I mean, the guy never plays football in high school, and his only exposure was probably playing a few pickup games during his enlistment.  He somehow taught himself to do long snapping duties.
He gets out, enrolls at UT, a college football juggernaut, and thinks "Hey, I'm in pretty good shape.  Maybe I oughtta give this football thing a try."  He plays in 38 games.
After finishing up college, he thinks "You know, getting signed to the NFL might be cool too."  And the Seahawks sign him.

How fucking cool is that?  He wasn't raised in a powerhouse high school football program, with more athletic trainers than teachers.  His only prep before going to UT was hitting the gym and hitting objectives.  What a story!


----------



## Red Flag 1 (May 3, 2015)

Congratulations, Nate!! Best of luck in da pros!
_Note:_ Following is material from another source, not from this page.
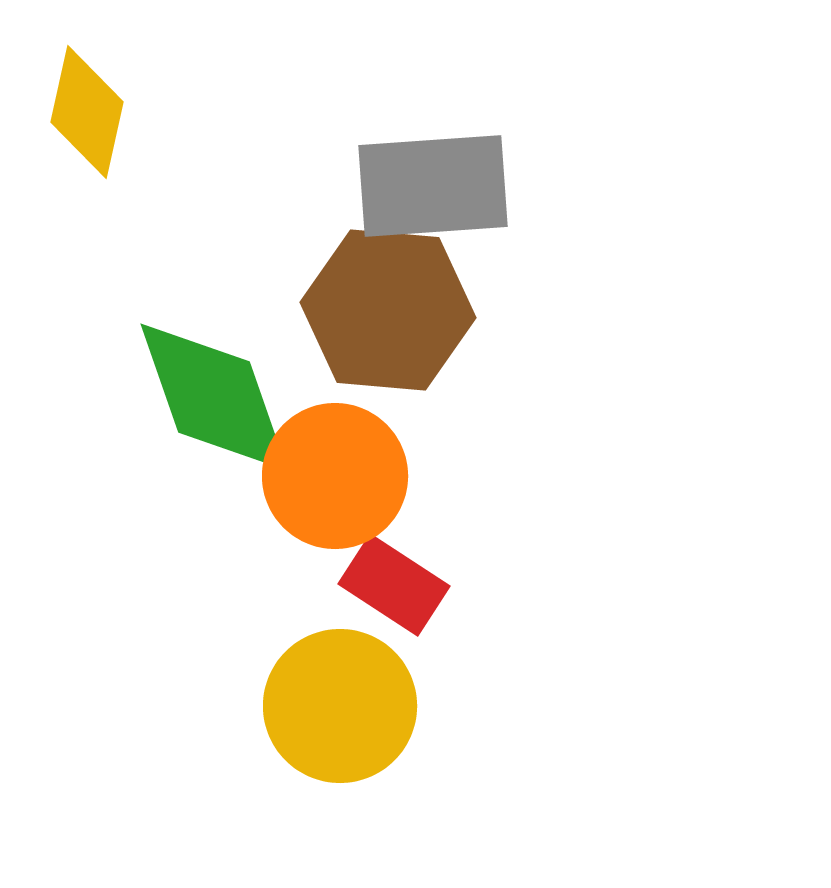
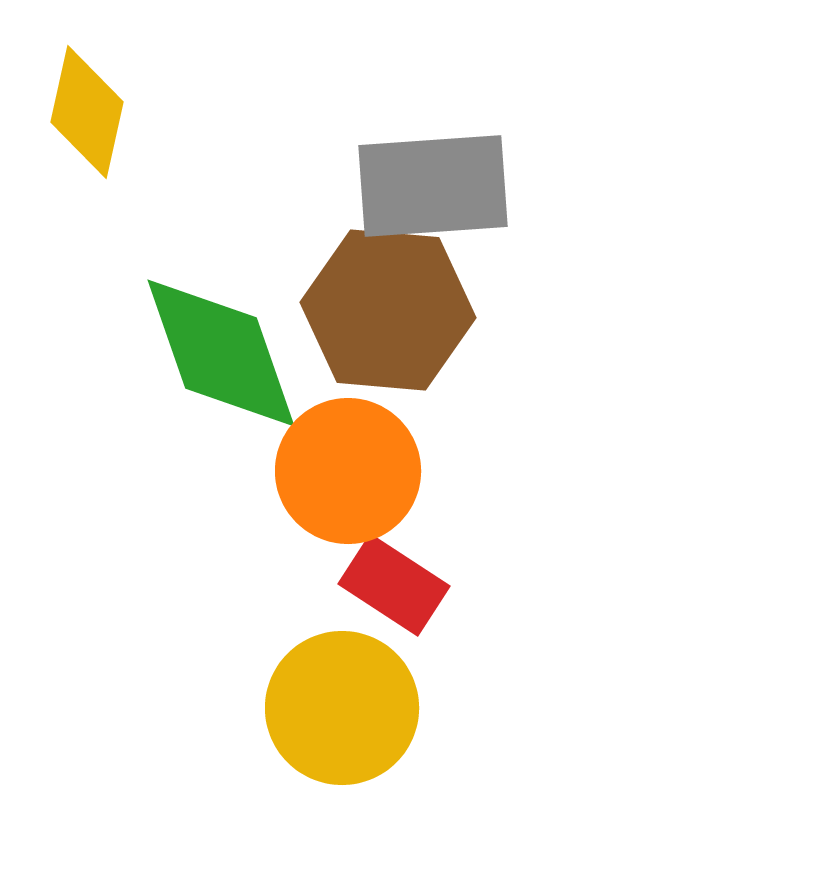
green diamond: moved 7 px right, 44 px up
orange circle: moved 13 px right, 5 px up
yellow circle: moved 2 px right, 2 px down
We'll have to see if our Troll can recruit ya for SS.


----------



## AWP (May 3, 2015)

Deathy McDeath said:


> The more I read about this guy, the more nuts his story becomes.
> 
> I mean, the guy never plays football in high school, and his only exposure was probably playing a few pickup games during his enlistment.  He somehow taught himself to do long snapping duties.
> He gets out, enrolls at UT, a college football juggernaut, and thinks "Hey, I'm in pretty good shape.  Maybe I oughtta give this football thing a try."  He plays in 38 games.
> ...



He almost sounds like the sort of guy who takes the LSAT's on a lark and is then accepted into Harvard Law.


----------



## Viper1 (May 3, 2015)

This is awesome.  Found a roll and was so good they couldn't ignore him.  Helluva a UW campaign to get into the G-base!


----------